> [Exercise materials]
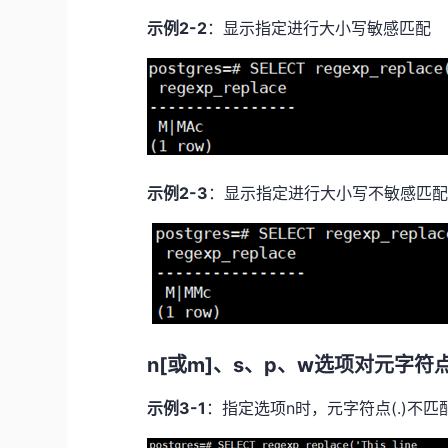
示例
2-2
：显示指定进行大小写敏感匹配
示例
2-3
：显示指定进行大小写不敏感匹
n[或m]、s、p、w选项对元字符
示例
3-1
：指定选项
n
时，元字符点
(.)
不匹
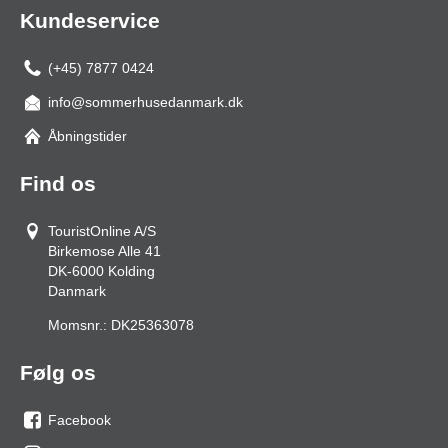
Kundeservice
(+45) 7877 0424
info@sommerhusedanmark.dk
Åbningstider
Find os
TouristOnline A/S
Birkemose Alle 41
DK-6000
Kolding
Danmark
Momsnr.:
DK25363078
Følg os
Facebook
os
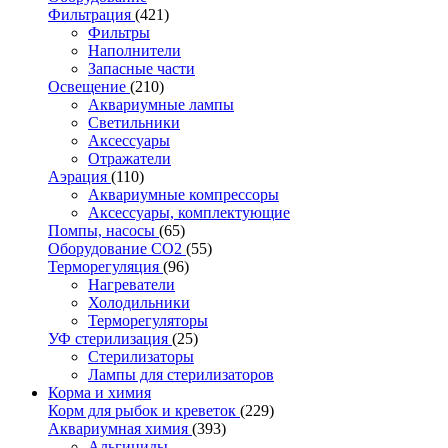
Фильтрация
(421)
Фильтры
Наполнители
Запасные части
Освещение
(210)
Аквариумные лампы
Светильники
Аксессуары
Отражатели
Аэрация
(110)
Аквариумные компрессоры
Аксессуары, комплектующие
Помпы, насосы
(65)
Оборудование CO2
(55)
Терморегуляция
(96)
Нагреватели
Холодильники
Терморегуляторы
УФ стерилизация
(25)
Стерилизаторы
Лампы для стерилизаторов
Корма и химия
Корм для рыбок и креветок
(229)
Аквариумная химия
(393)
Альгициды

> [Exercise] Reproduce the data word for word; no pictures.

> [Your response]
示例
2-2
：显示指定进行大小写敏感匹配
示例
2-3
：显示指定进行大小写不敏感匹
n[或m]、s、p、w选项对元字符
示例
3-1
：指定选项
n
时，元字符点
(.)
不匹
Kundeservice
(+45) 7877 0424
info@sommerhusedanmark.dk
Åbningstider
Find os
TouristOnline A/S
Birkemose Alle 41
DK-6000
Kolding
Danmark
Momsnr.:
DK25363078
Følg os
Facebook
os
Фильтрация
(421)
Фильтры
Наполнители
Запасные части
Освещение
(210)
Аквариумные лампы
Светильники
Аксессуары
Отражатели
Аэрация
(110)
Аквариумные компрессоры
Аксессуары, комплектующие
Помпы, насосы
(65)
Оборудование CO2
(55)
Терморегуляция
(96)
Нагреватели
Холодильники
Терморегуляторы
УФ стерилизация
(25)
Стерилизаторы
Лампы для стерилизаторов
Корма и химия
Корм для рыбок и креветок
(229)
Аквариумная химия
(393)
Альгициды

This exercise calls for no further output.